─── DATA TO USE

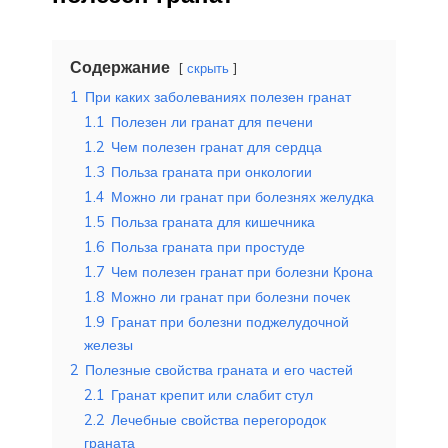
Содержание
скрыть
1
При каких заболеваниях полезен гранат
1.1
Полезен ли гранат для печени
1.2
Чем полезен гранат для сердца
1.3
Польза граната при онкологии
1.4
Можно ли гранат при болезнях желудка
1.5
Польза граната для кишечника
1.6
Польза граната при простуде
1.7
Чем полезен гранат при болезни Крона
1.8
Можно ли гранат при болезни почек
1.9
Гранат при болезни поджелудочной
железы
2
Полезные свойства граната и его частей
2.1
Гранат крепит или слабит стул
2.2
Лечебные свойства перегородок
граната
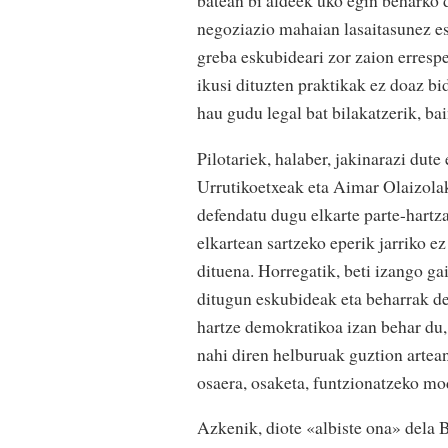
batean bi aldeek uko egin beharko d
negoziazio mahaian lasaitasunez ese
greba eskubideari zor zaion erresp
ikusi dituzten praktikak ez doaz bi
hau gudu legal bat bilakatzerik, ba
Pilotariek, halaber, jakinarazi dut
Urrutikoetxeak eta Aimar Olaizolak
defendatu dugu elkarte parte-hartza
elkartean sartzeko eperik jarriko e
dituena. Horregatik, beti izango ga
ditugun eskubideak eta beharrak de
hartze demokratikoa izan behar du, 
nahi diren helburuak guztion artean
osaera, osaketa, funtzionatzeko mo
Azkenik, diote «albiste ona» dela 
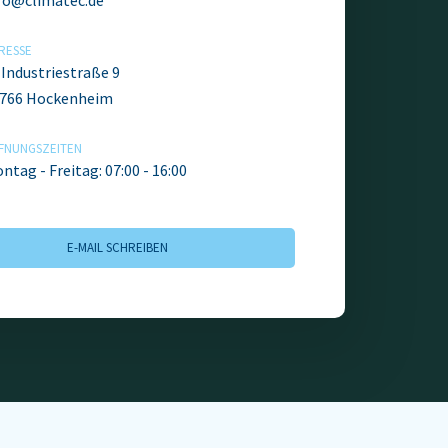
fo@climatec.de
RESSE
. Industriestraße 9
766 Hockenheim
FNUNGSZEITEN
ntag - Freitag: 07:00 - 16:00
E-MAIL SCHREIBEN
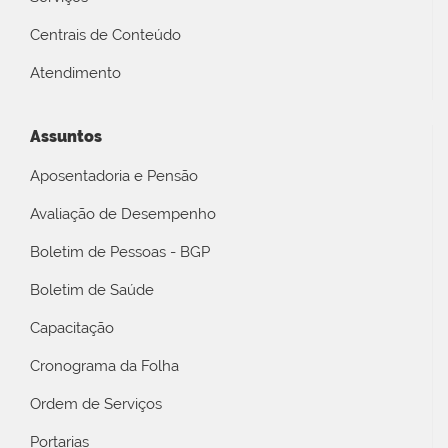
Centrais de Conteúdo
Atendimento
Assuntos
Aposentadoria e Pensão
Avaliação de Desempenho
Boletim de Pessoas - BGP
Boletim de Saúde
Capacitação
Cronograma da Folha
Ordem de Serviços
Portarias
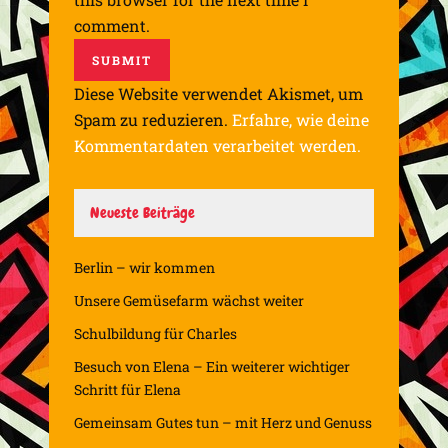
comment.
Diese Website verwendet Akismet, um
Spam zu reduzieren.
Erfahre, wie deine
Kommentardaten verarbeitet werden.
Neueste Beiträge
Berlin – wir kommen
Unsere Gemüsefarm wächst weiter
Schulbildung für Charles
Besuch von Elena – Ein weiterer wichtiger
Schritt für Elena
Gemeinsam Gutes tun – mit Herz und Genuss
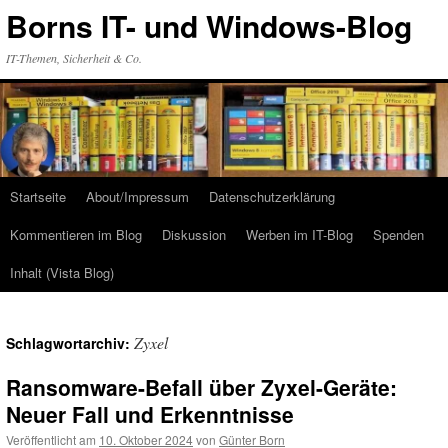
Zum
Borns IT- und Windows-Blog
Inhalt
springen
IT-Themen, Sicherheit & Co.
Startseite
About/Impressum
Datenschutzerklärung
Kommentieren im Blog
Diskussion
Werben im IT-Blog
Spenden
Inhalt (Vista Blog)
Zyxel
Schlagwortarchiv:
Ransomware-Befall über Zyxel-Geräte:
Neuer Fall und Erkenntnisse
Veröffentlicht am
10. Oktober 2024
von
Günter Born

──────

**ACTIVITY:** A word-for-word copy of all the records above is required, with the pictures left out.

**WORKED SOLUTION:**
Содержание
скрыть
1
При каких заболеваниях полезен гранат
1.1
Полезен ли гранат для печени
1.2
Чем полезен гранат для сердца
1.3
Польза граната при онкологии
1.4
Можно ли гранат при болезнях желудка
1.5
Польза граната для кишечника
1.6
Польза граната при простуде
1.7
Чем полезен гранат при болезни Крона
1.8
Можно ли гранат при болезни почек
1.9
Гранат при болезни поджелудочной
железы
2
Полезные свойства граната и его частей
2.1
Гранат крепит или слабит стул
2.2
Лечебные свойства перегородок
граната
batean bi aldeek uko egin beharko d
negoziazio mahaian lasaitasunez ese
greba eskubideari zor zaion erresp
ikusi dituzten praktikak ez doaz bi
hau gudu legal bat bilakatzerik, ba
Pilotariek, halaber, jakinarazi dut
Urrutikoetxeak eta Aimar Olaizolak
defendatu dugu elkarte parte-hartza
elkartean sartzeko eperik jarriko e
dituena. Horregatik, beti izango ga
ditugun eskubideak eta beharrak de
hartze demokratikoa izan behar du, 
nahi diren helburuak guztion artean
osaera, osaketa, funtzionatzeko mo
Azkenik, diote «albiste ona» dela 
fo@climatec.de
RESSE
. Industriestraße 9
766 Hockenheim
FNUNGSZEITEN
ntag - Freitag: 07:00 - 16:00
E-MAIL SCHREIBEN
Centrais de Conteúdo
Atendimento
Assuntos
Aposentadoria e Pensão
Avaliação de Desempenho
Boletim de Pessoas - BGP
Boletim de Saúde
Capacitação
Cronograma da Folha
Ordem de Serviços
Portarias
comment.
Diese Website verwendet Akismet, um
Spam zu reduzieren.
Erfahre, wie deine
Kommentardaten verarbeitet werden.
Neueste Beiträge
Berlin – wir kommen
Unsere Gemüsefarm wächst weiter
Schulbildung für Charles
Besuch von Elena – Ein weiterer wichtiger
Schritt für Elena
Gemeinsam Gutes tun – mit Herz und Genuss
Zum
Borns IT- und Windows-Blog
Inhalt
springen
IT-Themen, Sicherheit & Co.
Startseite
About/Impressum
Datenschutzerklärung
Kommentieren im Blog
Diskussion
Werben im IT-Blog
Spenden
Inhalt (Vista Blog)
Zyxel
Schlagwortarchiv:
Ransomware-Befall über Zyxel-Geräte:
Neuer Fall und Erkenntnisse
Veröffentlicht am
10. Oktober 2024
von
Günter Born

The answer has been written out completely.